At 4:30 pm EDT (2030 GMT) the euro was up 0.3 percent at a session high around $1.2150, and sterling was up 0.3 percent to $1.7486.
The spread in favour of the dollar between two-year US and euro zone bond yields narrowed by a couple of basis points on Tuesday, giving the euro some modest support.
Against the yen, the dollar had earlier hit one-month highs around 118.90 yen after the Bank of Japan left interest rates near zero and gave no indication that it would raise them in the near term.
But in US trading the dollar erased all its gains to trade down 0.1 percent on the day at 118.21 yen.
The dollar remained stuck in broad ranges. Dealers are looking to US economic data releases later in the week for direction, starting on Wednesday with February's anticipated $67.5 billion trade gap.

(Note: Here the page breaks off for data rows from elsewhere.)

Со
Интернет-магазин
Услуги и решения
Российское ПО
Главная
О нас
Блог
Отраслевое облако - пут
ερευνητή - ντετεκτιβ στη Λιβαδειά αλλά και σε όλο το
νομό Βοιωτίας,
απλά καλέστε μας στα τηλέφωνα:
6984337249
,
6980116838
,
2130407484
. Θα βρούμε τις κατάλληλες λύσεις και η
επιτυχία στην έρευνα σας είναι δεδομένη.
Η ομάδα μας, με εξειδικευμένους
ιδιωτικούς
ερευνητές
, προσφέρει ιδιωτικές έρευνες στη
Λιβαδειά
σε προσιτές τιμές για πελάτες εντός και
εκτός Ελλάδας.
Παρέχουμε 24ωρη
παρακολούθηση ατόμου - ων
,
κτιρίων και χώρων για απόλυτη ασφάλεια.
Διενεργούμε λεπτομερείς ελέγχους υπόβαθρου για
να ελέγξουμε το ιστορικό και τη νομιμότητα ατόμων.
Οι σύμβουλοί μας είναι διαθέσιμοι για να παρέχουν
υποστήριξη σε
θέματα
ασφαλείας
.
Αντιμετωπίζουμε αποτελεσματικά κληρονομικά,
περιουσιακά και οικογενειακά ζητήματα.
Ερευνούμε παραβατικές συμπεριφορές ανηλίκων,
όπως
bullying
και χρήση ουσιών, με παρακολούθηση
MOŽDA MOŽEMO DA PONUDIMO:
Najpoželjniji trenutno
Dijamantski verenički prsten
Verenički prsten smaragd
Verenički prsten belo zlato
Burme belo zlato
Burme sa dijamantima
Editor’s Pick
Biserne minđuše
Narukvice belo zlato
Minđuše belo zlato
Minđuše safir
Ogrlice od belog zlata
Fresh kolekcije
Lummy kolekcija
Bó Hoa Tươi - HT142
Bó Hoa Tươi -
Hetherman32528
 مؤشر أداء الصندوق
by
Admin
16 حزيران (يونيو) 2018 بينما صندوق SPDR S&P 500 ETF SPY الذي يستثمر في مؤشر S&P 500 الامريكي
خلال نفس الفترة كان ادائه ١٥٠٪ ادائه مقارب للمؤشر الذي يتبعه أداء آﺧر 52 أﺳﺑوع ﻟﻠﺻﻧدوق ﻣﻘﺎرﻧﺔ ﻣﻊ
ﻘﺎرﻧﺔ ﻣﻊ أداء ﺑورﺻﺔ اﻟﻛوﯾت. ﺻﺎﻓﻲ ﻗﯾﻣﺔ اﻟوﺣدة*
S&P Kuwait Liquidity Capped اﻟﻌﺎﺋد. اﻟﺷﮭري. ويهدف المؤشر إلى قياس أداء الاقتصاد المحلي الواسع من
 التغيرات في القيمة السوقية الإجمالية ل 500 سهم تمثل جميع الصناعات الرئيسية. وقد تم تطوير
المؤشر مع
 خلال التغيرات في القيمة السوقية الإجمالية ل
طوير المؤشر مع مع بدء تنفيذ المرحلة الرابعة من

"The market does not have much interest at the moment so I would not read too much into what happens this afternoon," said a US bank trader.
Interest rate futures have fully priced in the Fed's raising of its benchmark rate to 5.00 percent at its May 10 meeting and around a 50 percent chance of a hike to 5.25 percent on June 29.
Michael Woolfolk, senior currency strategist at Bank of New York, said the ECB is "clearly set on a process of (rate) normalisation," meaning a hike in June is on the cards.